CHAPTER 15

260 26 1
                                    

Ala menyusuri taman yang berada tak jauh dari rumahnya, berjalan bersama Elvin yang berada digandengannya. Lampu-lampu taman pun terhias rapi nan indah di tepi-tepi pepohonan. Melingkar indah dengan warna warni yang menyala terang. Mereka bersenandung kecil, sembari bergurau dengan balon air yang mereka tiup secara bersama.

Mereka sudah seperti anak dan ibu yang sangat dekat, tawanya lepas seakan tak ada beban yang berada di dalam tubuhnya. Melepaskan penat yang sudah Ala lewati hari ini, ia berlarian menangkap Elvin yang tertawa bebas. Taman yang awalnya sunyi karena alunan jangkrik kini tersamarkan karena tawa mereka.

"Mom El seneng banget deh, balu peltama ini El kesini," ujar Elvin menciumi kening sang bunda. "Makasih mom, El bisa punya mommy kayak mom Al. El sayang mom."

Ala tersenyum sayu, ia memeluk putranya dengan erat. "Mom juga sayang sama El."

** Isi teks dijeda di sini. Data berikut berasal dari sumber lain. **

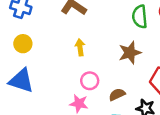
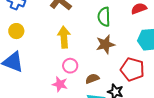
green semicircle: (140, 17) -> (104, 17), moved
yellow arrow: (80, 47) -> (64, 37), size x1.5

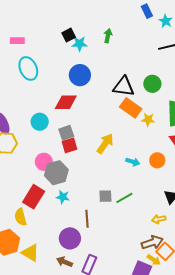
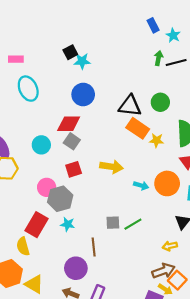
green arrow: (108, 36) -> (159, 58), moved
gray square: (66, 133) -> (72, 141), moved, turned -35
yellow arrow: (105, 144) -> (111, 167), turned 65
orange circle: (157, 160) -> (167, 183), size x1.5

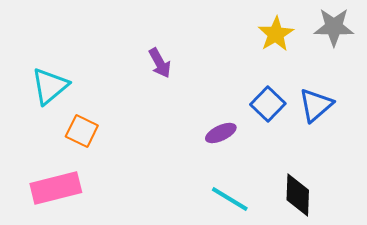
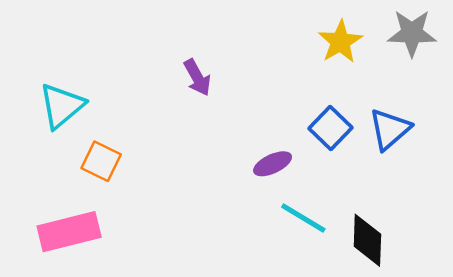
cyan line: (230, 199) -> (303, 218), moved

Saling terjerumus dalam pelukan hangat dari satu sama lain, melepaskan dekapannya dengan pelan. Ala menciumi kening putranya dengan kasih sayang. Tak lama Satya menghampiri mereka, ikut membuat suasana menjadi hangat kembali. Silih bertukar cerita dan tawaan.

"Om main ail yuk," ajak Elvin menarik ujung baju Satya.

"Jangan nanti basah terus sakit."

"Yahh mommy gak asik, boleh ya?"

Satya menggendong Elvin dengan reflek. "Udah biar sama gue aja, tenang ada babang Satya yang menjaga."

Ala akhirnya mengangguk pasrah, melihat pergerakan Satya yang semakin menjauhi dirinya. Memandang tawa mereka yang saling melontar air dari dalam pistol air. Ia tersenyum samar-samar menikmati pemandangan yang membuat hatinya sedikit tenang, bunga masih bermekaran di langit yang sudah gelap.

Terduduk manis di kursi yang tersedia di taman ini. Menatap langit yang dipenuhi dengan bintang-bintang bertebaran, ia kembali menunduk. Pikirannya beralih pada sosok masa lalunya, masa yang indah dan sulit untuk diulang. Menghampiri bunga-bunga yang bermekaran memetik setangkai bunga yang berwarna kuning. Ala tersenyum hambar menatap sendu bunga yang berbeda sendiri dari yang lainnya, sama seperti dirinya. Ia sering dipandang rendah meski dengan orang terdekatnya apalagi orang yang tak mengerti siapa dirinya dan bagaimana hatinya. Bunga itu juga sama, serasa dikucilkan oleh bunga lain karena berbeda sendiri, namun dipandang indah karena memiliki warna tersendiri.

"Entah kenapa gue kangen lo," gumam Ala sendu.

Menghembuskan napasnya pelan, untuk membiarkan dirinya tak lagi berpikiran tentang siapa-siapa lagi. Sekarang bukan waktunya memikirkan itu, ia kembali duduk dengan tangkai bunga yang masih berada ditangannya. Melirik 2 orang yang berada di seberangnya, Ala menghampiri Satya dan Elvin dengan wajah yang datar.

"El pulang yuk," ajak Ala merasa lelah meski masih sebentar.

"El masih seneng disini, banyak anak kecil juga," ujar Elvin mengerucutkan bibirnya.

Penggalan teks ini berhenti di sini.